Nadia se acurrucó más cerca de él.
"Maren, ¿me odias tanto?", preguntó con un fingido asombro. "Nunca quise competir contigo. Si mi presencia te molesta tanto, me marcho. Incluso te transferiré todos mis logros de investigación si sientes que te estoy perturbando".
Su actitud hipócrita conmovió profundamente a los hermanos Morgan, por lo que empezaron a simpatizar con ella. Sus miradas hacia Maren eran amenazantes.
"No puedo creer que tengamos que cargar con una hermana tan cruel como tú. Ojalá Nadia formara de verdad parte de esta familia. Maren, no eres más que una mancha en nuestro honor".
Estas acusaciones reavivaron las humillaciones que la chica había soportado durante esos dos años.
Apenas un día después de su secuestro a manos de los enemigos de la familia, su padre presentó a Nadia, la hija ilegítima que había mantenido oculta.
Esta demostró sus habilidades en muchos campos, eclipsando a Maren, quien había perdido todos los recuerdos de sus años en el mundo criminal tras reunirse con su familia, por lo que parecía insignificante.
La familia Morgan no dudaba en presentarla en cada ocasión, incluso captando la atención de Wilbur, el prometido de Maren.
El asunto ya era insoportable.
Pero la ambición de Nadia no se detenía ahí. Quería ocupar el lugar de Maren como la hija legítima de los Morgan, así que urdió una conspiración contra ella durante esos dos agotadores años, profundizando el desprecio que Wilbur y sus hermanos sentían hacia ella.

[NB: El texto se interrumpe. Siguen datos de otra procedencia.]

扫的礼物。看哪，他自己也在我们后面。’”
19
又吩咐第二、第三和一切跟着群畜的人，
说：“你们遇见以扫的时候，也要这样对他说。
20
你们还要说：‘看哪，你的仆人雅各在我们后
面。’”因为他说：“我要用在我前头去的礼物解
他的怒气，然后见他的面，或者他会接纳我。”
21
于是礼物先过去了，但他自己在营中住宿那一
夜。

Nadia ideó un plan siniestro que casi le costó la vida, solo para que Wilbur y los hermanos la vieran como una salvadora, lo que empeoró aún más la ya deteriorada reputación de Maren.

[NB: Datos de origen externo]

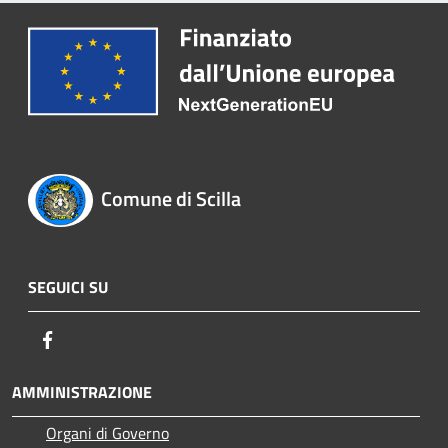
Comune di Scilla
SEGUICI SU
Facebook
AMMINISTRAZIONE
Organi di Governo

Ese día, Nadia insistió en salir y fue secuestrada.
Cuando los secuestradores los obligaron a elegir entre Nadia y Maren, Wilbur y los hermanos no dudaron en ponerse del lado de la primera.
Maren, quien había sido la respetada hija de los Morgan, apenas logró evitar sufrir una terrible humillación.

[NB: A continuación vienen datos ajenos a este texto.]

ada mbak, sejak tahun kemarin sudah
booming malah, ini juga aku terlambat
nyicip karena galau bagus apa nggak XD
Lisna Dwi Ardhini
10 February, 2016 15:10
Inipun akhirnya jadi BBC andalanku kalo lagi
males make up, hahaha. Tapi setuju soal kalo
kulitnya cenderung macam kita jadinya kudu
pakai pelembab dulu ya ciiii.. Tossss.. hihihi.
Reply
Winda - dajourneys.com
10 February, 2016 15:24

Si no hubiera recuperado sus recuerdos, el plan de Nadia podría haber triunfado.
Pero ahora lo recordaba todo. Sus cuatro aterradores años en el mundo criminal habían borrado cualquier afecto restante hacia Wilbur, por lo que ahora su corazón se sentía vacío.
Durante esos dos años, por el bien de Nadia, Wilbur se mostraba cruel con ella.
Pensando en esas traiciones, Maren levantó abruptamente las manos y aflojó las cuerdas que la ataban con un rápido movimiento. Luego, caminó hacia Wilbur y sus hermanos.
"¿Creen que esto es un espectáculo? ¿Yo soy la deshonra?".
Se echó a reír despectivamente.
Wilbur y los demás sintieron un escalofrío en la espalda.
Antes de que pudieran responder, Maren dejó de reírse y su expresión se volvió más severa. "¡Si así me ven, entonces lo llevaré al extremo!".
Actuó con rapidez y le dio una bofetada a Wilbur.
El eco de la bofetada resonó en todo el lugar, dejando atónitos a todos los presentes.